The critical role of data in capital markets’ innovation

New ways of accessing data, and moves to incorporate alternative data sources, have the potential to transform capital markets.

The critical role of data in capital markets’ innovation

New ways of accessing data, and moves to incorporate alternative data sources, have the potential to transform capital markets.

Data availability and usage underpins most aspects of innovation in capital markets.

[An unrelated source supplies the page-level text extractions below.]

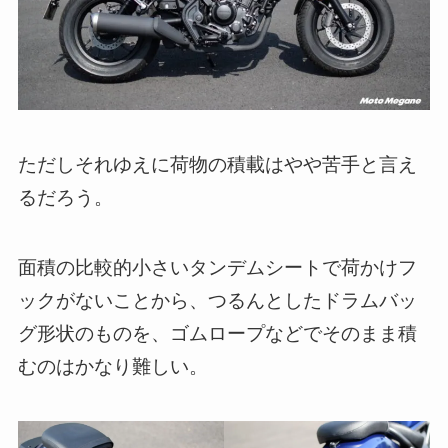
ただしそれゆえに荷物の積載はやや苦手と言え
るだろう。
面積の比較的小さいタンデムシートで荷かけフ
ックがないことから、つるんとしたドラムバッ
グ形状のものを、ゴムロープなどでそのまま積
むのはかなり難しい。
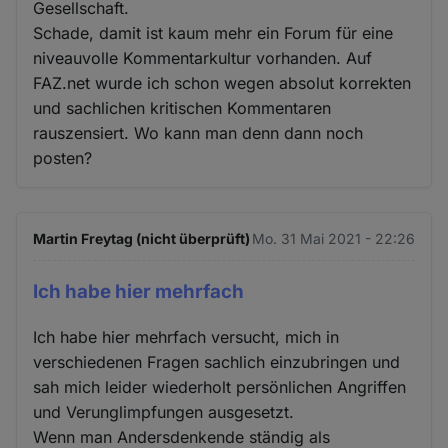
Gesellschaft.
Schade, damit ist kaum mehr ein Forum für eine
niveauvolle Kommentarkultur vorhanden. Auf
FAZ.net wurde ich schon wegen absolut korrekten
und sachlichen kritischen Kommentaren
rauszensiert. Wo kann man denn dann noch
posten?
Martin Freytag (nicht überprüft)
Mo. 31 Mai 2021 - 22:26
Ich habe hier mehrfach
Ich habe hier mehrfach versucht, mich in
verschiedenen Fragen sachlich einzubringen und
sah mich leider wiederholt persönlichen Angriffen
und Verunglimpfungen ausgesetzt.
Wenn man Andersdenkende ständig als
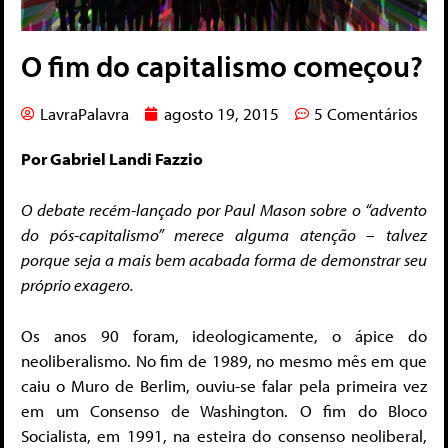
O fim do capitalismo começou?
LavraPalavra
agosto 19, 2015
5 Comentários
Por Gabriel Landi Fazzio
O debate recém-lançado por Paul Mason sobre o “advento
do pós-capitalismo” merece alguma atenção – talvez
porque seja a mais bem acabada forma de demonstrar seu
próprio exagero.
Os anos 90 foram, ideologicamente, o ápice do
neoliberalismo. No fim de 1989, no mesmo mês em que
caiu o Muro de Berlim, ouviu-se falar pela primeira vez
em um Consenso de Washington. O fim do Bloco
Socialista, em 1991, na esteira do consenso neoliberal,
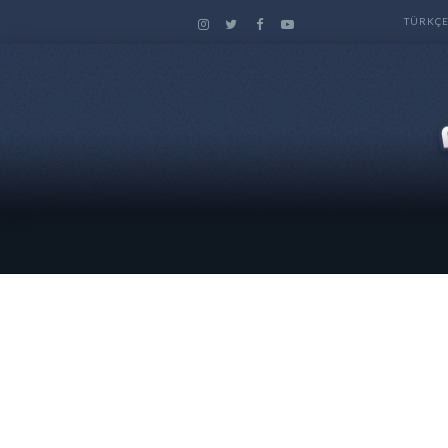
TÜRKÇ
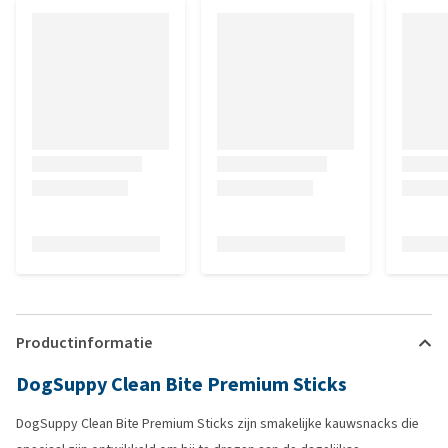
Productinformatie
DogSuppy Clean Bite Premium Sticks
DogSuppy Clean Bite Premium Sticks zijn smakelijke kauwsnacks die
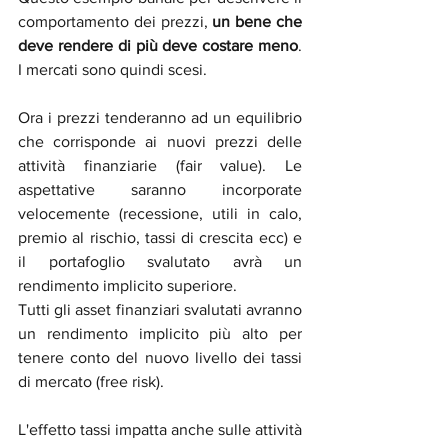
comportamento dei prezzi, 
un bene che 
deve rendere di più deve costare meno
. 
I mercati sono quindi scesi.
Ora i prezzi tenderanno ad un equilibrio 
che corrisponde ai nuovi prezzi delle 
attività finanziarie (fair value). Le 
aspettative saranno incorporate 
velocemente (recessione, utili in calo, 
premio al rischio, tassi di crescita ecc) e 
il portafoglio svalutato avrà un 
rendimento implicito superiore. 
Tutti gli asset finanziari svalutati avranno 
un rendimento implicito più alto per 
tenere conto del nuovo livello dei tassi 
di mercato (free risk).
L'effetto tassi impatta anche sulle attività 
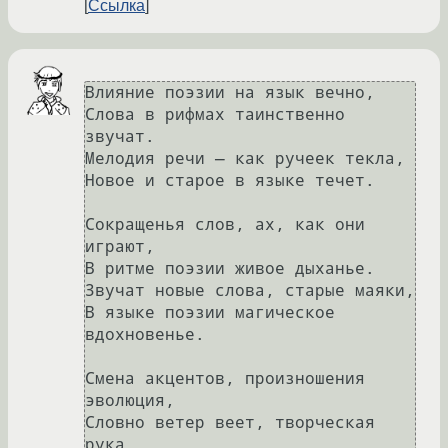
Ссылка
Влияние поэзии на язык вечно,

Слова в рифмах таинственно 
звучат.

Мелодия речи — как ручеек текла,

Новое и старое в языке течет.

Сокращенья слов, ах, как они 
играют,

В ритме поэзии живое дыханье.

Звучат новые слова, старые маяки,

В языке поэзии магическое 
вдохновенье.

Смена акцентов, произношения 
эволюция,

Словно ветер веет, творческая 
рука.
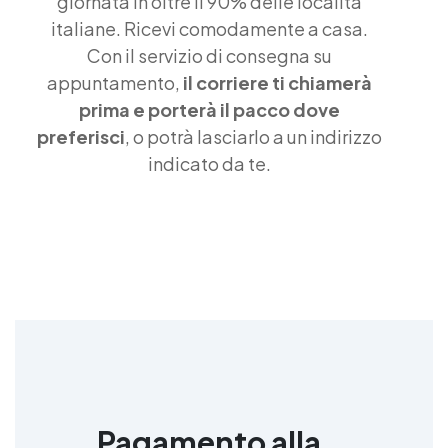
giornata in oltre il 90% delle località
italiane. Ricevi comodamente a casa.
Con il servizio di consegna su
appuntamento,
il corriere ti chiamerà
prima e porterà il pacco dove
preferisci
, o potrà lasciarlo a un indirizzo
indicato da te.
Pagamento alla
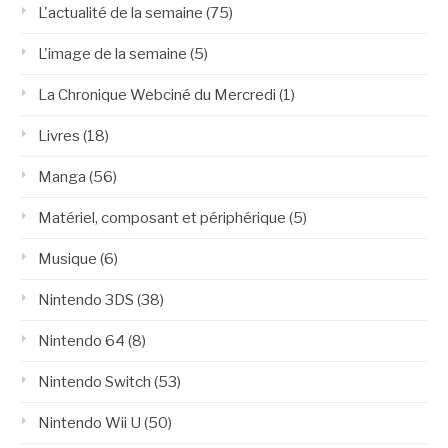
L'actualité de la semaine
(75)
L'image de la semaine
(5)
La Chronique Webciné du Mercredi
(1)
Livres
(18)
Manga
(56)
Matériel, composant et périphérique
(5)
Musique
(6)
Nintendo 3DS
(38)
Nintendo 64
(8)
Nintendo Switch
(53)
Nintendo Wii U
(50)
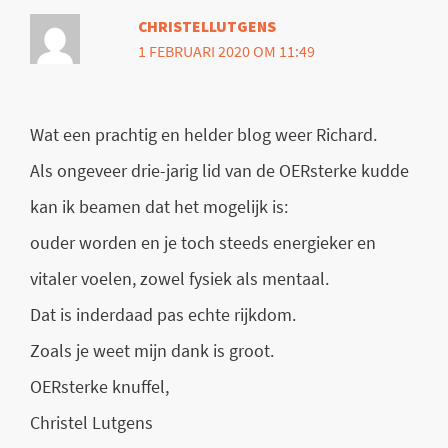
CHRISTELLUTGENS
1 FEBRUARI 2020 OM 11:49
Wat een prachtig en helder blog weer Richard.
Als ongeveer drie-jarig lid van de OERsterke kudde
kan ik beamen dat het mogelijk is:
ouder worden en je toch steeds energieker en
vitaler voelen, zowel fysiek als mentaal.
Dat is inderdaad pas echte rijkdom.
Zoals je weet mijn dank is groot.
OERsterke knuffel,
Christel Lutgens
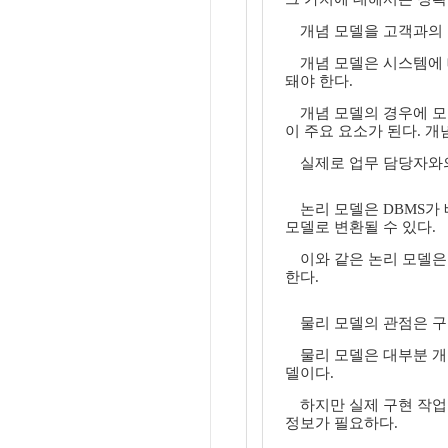
개념 모델을 고객과의 
개념 모델은 시스템에 
돼야 한다.
개념 모델의 경우에 모
이 주요 요소가 된다. 
실제로 업무 담당자와의
논리 모델은 DBMS가
모델로 변환될 수 있다.
이와 같은 논리 모델은
한다.
물리 모델의 관점은 구
물리 모델은 대부분 개
델이다.
하지만 실제 구현 작업 
정보가 필요하다.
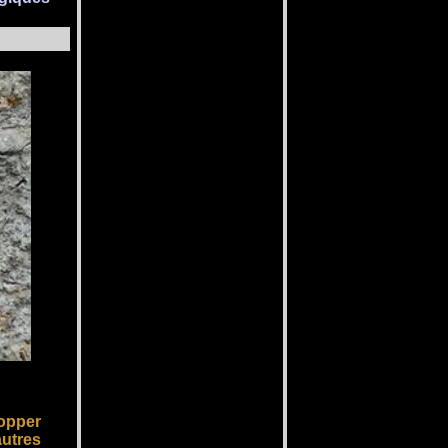
lopper
autres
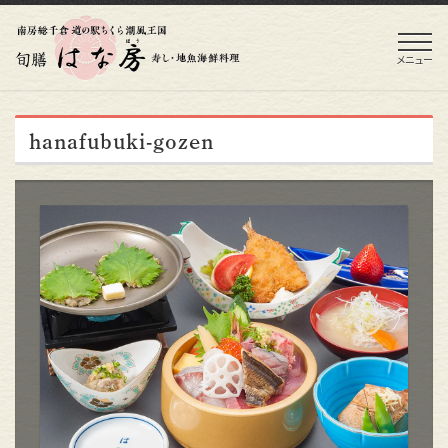
メニュー
hanafubuki-gozen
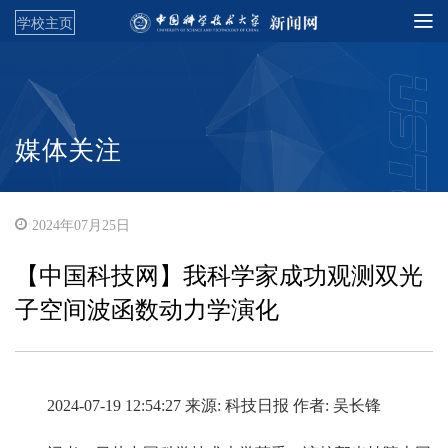
学校主页
媒体关注
2024年07月25日
【中国科技网】我科学家成功观测双光
子空间波函数动力学演化
2024-07-19 12:54:27 来源: 科技日报 作者: 吴长锋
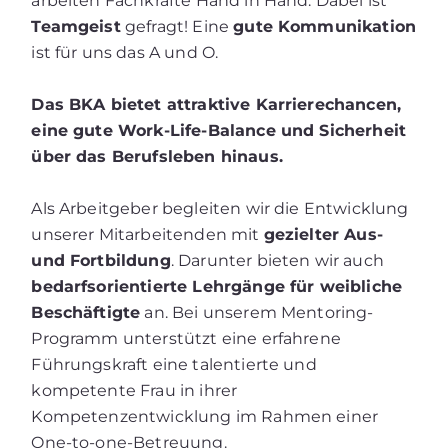
arbeiten Fachkräfte Hand in Hand. Dabei ist
Teamgeist
gefragt! Eine
gute Kommunikation
ist für uns das A und O.
Das BKA bietet attraktive Karrierechancen,
eine gute Work-Life-Balance und Sicherheit
über das Berufsleben hinaus.
Als Arbeitgeber begleiten wir die Entwicklung
unserer Mitarbeitenden mit
gezielter Aus-
und Fortbildung
. Darunter bieten wir auch
bedarfsorientierte Lehrgänge für weibliche
Beschäftigte
an. Bei unserem Mentoring-
Programm unterstützt eine erfahrene
Führungskraft eine talentierte und
kompetente Frau in ihrer
Kompetenzentwicklung im Rahmen einer
One-to-one-Betreuung.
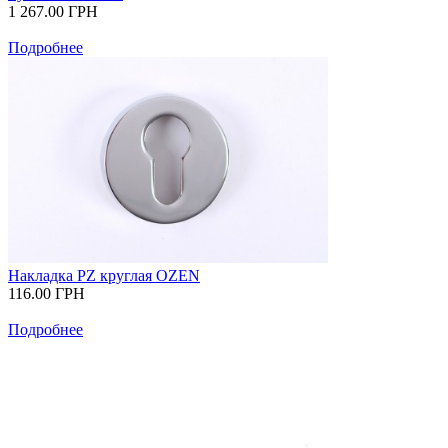
1 267.00
ГРН
Подробнее
Накладка PZ круглая OZEN
116.00
ГРН
Подробнее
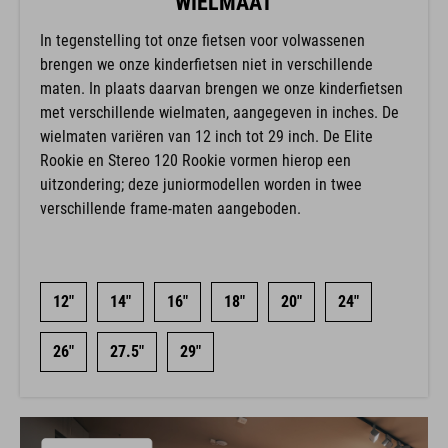
WIELMAAT
In tegenstelling tot onze fietsen voor volwassenen
brengen we onze kinderfietsen niet in verschillende
maten. In plaats daarvan brengen we onze kinderfietsen
met verschillende wielmaten, aangegeven in inches. De
wielmaten variëren van 12 inch tot 29 inch. De Elite
Rookie en Stereo 120 Rookie vormen hierop een
uitzondering; deze juniormodellen worden in twee
verschillende frame-maten aangeboden.
12"
14"
16"
18"
20"
24"
26"
27.5"
29"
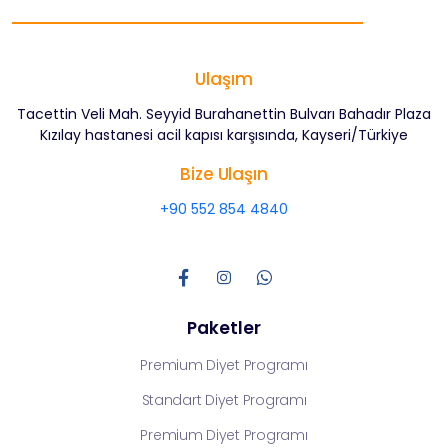
Ulaşım
Tacettin Veli Mah. Seyyid Burahanettin Bulvarı Bahadır Plaza
Kızılay hastanesi acil kapısı karşısında, Kayseri/Türkiye
Bize Ulaşın
+90 552 854 4840
Paketler
Premium Diyet Programı
Standart Diyet Programı
Premium Diyet Programı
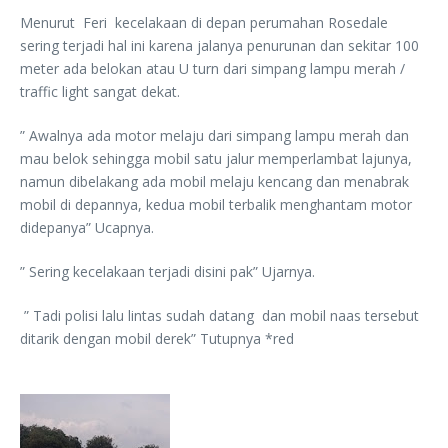
Menurut Feri kecelakaan di depan perumahan Rosedale
sering terjadi hal ini karena jalanya penurunan dan sekitar 100
meter ada belokan atau U turn dari simpang lampu merah /
traffic light sangat dekat.
” Awalnya ada motor melaju dari simpang lampu merah dan
mau belok sehingga mobil satu jalur memperlambat lajunya,
namun dibelakang ada mobil melaju kencang dan menabrak
mobil di depannya, kedua mobil terbalik menghantam motor
didepanya” Ucapnya.
” Sering kecelakaan terjadi disini pak” Ujarnya.
” Tadi polisi lalu lintas sudah datang dan mobil naas tersebut
ditarik dengan mobil derek” Tutupnya *red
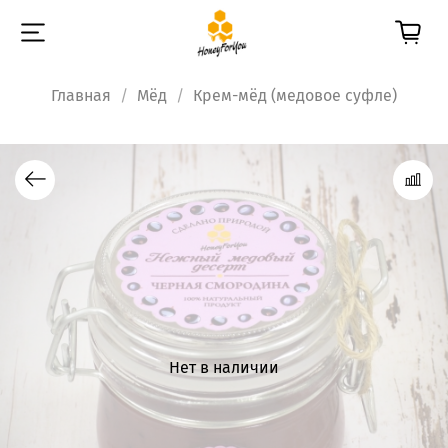
Главная
Мёд
Крем-мёд (медовое суфле)
Нет в наличии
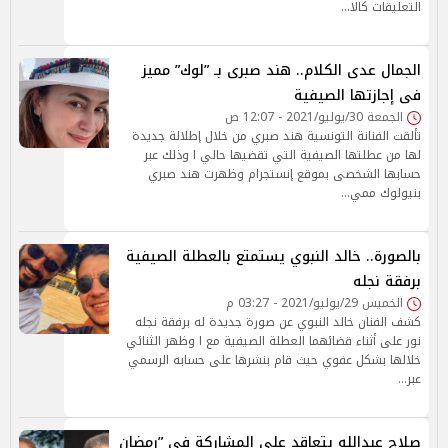
التعليقات كالا…
الجمال عدى الكلام.. هند صبرى بـ ”لوك” مميز
فى إجازتها الصيفية
الجمعة 30/يوليو/2021 - 12:07 ص
تألقت الفنانة التونسية هند صبري من خلال إطلالة جديدة
لها من عطلتها الصيفية التي تقضيها حالي ا وذلك عبر
حسابها الشخصى بموقع إنستجرام وظهرت هند صبري
بنيولوك ممي…
بالصورة.. خالد النبوي يستمتع بالعطلة الصيفية
برفقة نجله
الخميس 29/يوليو/2021 - 03:27 م
كشف الفنان خالد النبوي عن صورة جديدة له برفقة نجله
نور على أثناء قضائهما العطلة الصيفية مع ا وظهر الثنائي
خلالها بشكل عفوي حيث قام بنشرها على حسابه الرسمي
عبر…
صلاح عبدالله يتعاقد على المشاركة في ”رمضان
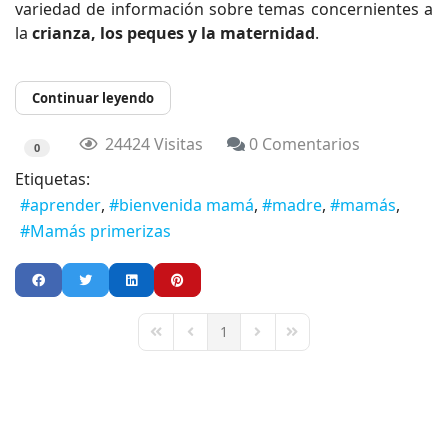
variedad de información sobre temas concernientes a
la
crianza, los peques y la maternidad
.
Continuar leyendo
24424 Visitas
0 Comentarios
0
Etiquetas:
aprender
bienvenida mamá
madre
mamás
Mamás primerizas
1
First Page
Previous Page
Next Page
Last Page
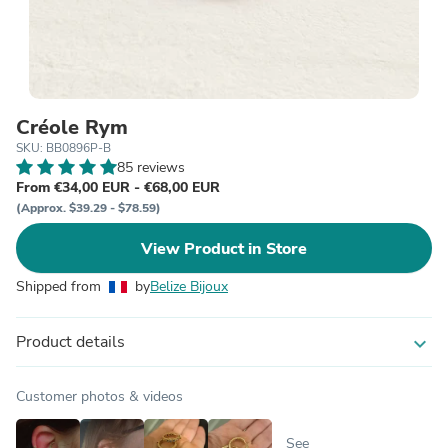
Créole Rym
SKU: BB0896P-B
85 reviews
From €34,00 EUR - €68,00 EUR
(Approx. $39.29 - $78.59)
View Product in Store
Shipped from
by
Belize Bijoux
Product details
expand_more
Customer photos & videos
See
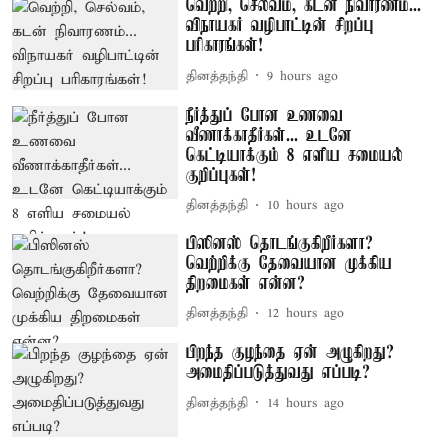
வெற்றி, செல்வம், கடன் நிவாரணம்...
விநாயகர் வழிபாட்டின் சிறப்பு
பரிகாரங்கள்!
தினத்தந்தி
9 hours ago
நீர்த்துப் போன உணவை
வீணாக்காதீர்கள்... உடனே
கெட்டியாக்கும் 8 எளிய சமையல்
குறிப்புகள்!
தினத்தந்தி
10 hours ago
பிஸினஸ் தொடங்குகிறீர்களா?
வெற்றிக்கு தேவையான முக்கிய
திறமைகள் என்ன?
தினத்தந்தி
12 hours ago
பிறந்த குழந்தை ஏன் அழுகிறது?
அமைதிப்படுத்துவது எப்படி?
தினத்தந்தி
14 hours ago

If you take the four technologies the Association for Financial Markets in Europe has identified as being potential change-makers ­– data and analytics, cloud computing, artificial intelligence (AI) / machine learning, and distributed ledger technology – you can see how data is the thread that runs through them. AI and machine learning need large data sets to train and run algorithms on. The public cloud is an essential part of making data available and accessible. And data is the foundation of distributed ledger technology use cases.

So, what are the next data-based innovations we’ll see in capital markets?

Data availability is driving financial market evolution

Data fuels the markets, creating a self-reinforcing cycle of liquidity. Regulation, such as Europe’s MiFID II, drives the publication of more quote and trade data, making intraday market data available, meaning it’s easier to price more accurately on an intraday basis. This has driven increased volumes of electronic execution, both bilaterally and on trading venues, which in turn produces more market data. And so, the cycle goes round, with data driving market evolution.

The cloud supports new forms of data access

Cloud computing is changing how capital markets provide, consume and use data, shifting data from being a product to a service. Today, fintechs are shaking up the market data industry by offering firms access to data via public clouds, as and when required, so they can tap into new sources of liquidity. Now, firms can easily access new exchanges or trading venues for pricing data. This is invaluable in times of high market volatility, when liquidity can be hard to locate.

Big data unlocks fresh vistas of innovation

Access to large sets of raw data is opening up new possibilities for financial institutions. I see quantitative analysts are increasingly exploring non-traditional data sources to extract differentiating, actionable insights. This alternative data can be anything from public survey and polling data (used by hedge funds to gauge the likely outcome of the Brexit referendum in 2016, and to inform trading decisions), through to consumer spending data, weather data and satellite imagery of supermarket parking lots (which can be used to build a picture of the behavioural trends that can influence equity prices).

I know incorporating this alternative data into mainstream financial institutions has its challenges. This is data with a wide range of sources and formats, and it’s typically unstructured, so it’s not easy to process. Textual data requires the application of natural language processing. And non-textual data, such as imagery, needs complex algorithms that have large processing and memory requirements. Increasingly, it’s cloud infrastructure that makes it possible to process this data, cost-effectively and efficiently. So far, firms are only in the early days of using alternative data. It’s already clear though, that this relatively untapped area is fertile ground for the creation of pioneering data products and for future innovative uses of data.

An exciting future lies ahead

I predict that, as capital markets really start exploring the role and adoption of big data (particularly from alternative sources), we’ll see some compelling innovation in terms of predictive and behaviour analysis, in ways we can’t currently foresee. For example, there’s a lack of meaningful data from traditional sources in ESG investing and the general move towards sustainable finance. How could big data transform that? It’ll be very exciting to see how firms start to use their initiative to address these gaps using AI and machine learning techniques on alternative data sources. One thing is for sure – the role of data in capital markets innovation is set to grow even further.